PUBLISHED: 05:04 19 February 2003 | UPDATED: 16:18 24 February 2010

AN ELM tree presented to a Suffolk town to commemorate the Golden Jubilee visit by the Queen has been planted.

The Royal Horticultural Society gave Bury St Edmunds the 15-foot high tree to mark the visit last summer - it was among dozens of other towns visited by the Queen during her 50th year on the throne to receive similar trees.

AN ELM tree presented to a Suffolk town to commemorate the Golden Jubilee visit by the Queen has been planted.

The Royal Horticultural Society gave Bury St Edmunds the 15-foot high tree to mark the visit last summer - it was among dozens of other towns visited by the Queen during her 50th year on the throne to receive similar trees.
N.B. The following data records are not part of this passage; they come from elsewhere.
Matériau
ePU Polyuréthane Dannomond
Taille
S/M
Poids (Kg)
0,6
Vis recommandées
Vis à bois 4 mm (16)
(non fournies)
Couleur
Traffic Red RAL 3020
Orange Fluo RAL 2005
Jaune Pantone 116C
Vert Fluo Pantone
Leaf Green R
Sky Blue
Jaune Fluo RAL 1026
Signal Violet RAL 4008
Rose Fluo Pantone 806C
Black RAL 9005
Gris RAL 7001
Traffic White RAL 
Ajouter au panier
All of the towns presented with trees were also finalists in the Britain in Bloom competition.

The elm tree, a spectacular Ulnus "New Horizons" was planted close to the play area in the Abbey Gardens - the famous town park which was bathed in sunshine when the Queen and Prince Philip attended a special concert there as part of their visit to Bury.

It was planted by two apprentices from St Edmundsbury Borough Council's landscape team, Michelle Atkins and Ross Sanderson, together with the Chairman of the Bury in Bloom Committee, Mike Ames.

Michelle and Ross are just starting an 18-month modern apprenticeship scheme with the council as part of an innovative plan to bring more young people into the horticultural profession.

There is currently a national shortage of trained horticultural staff and this prompted St Edmundsbury to form a partnership with Suffolk's Otley College to offer modern apprenticeships to four young people over a three-year period.

Michelle and Ross are in the first phase of their apprenticeships and will be working towards an NVQ Level 2 qualification.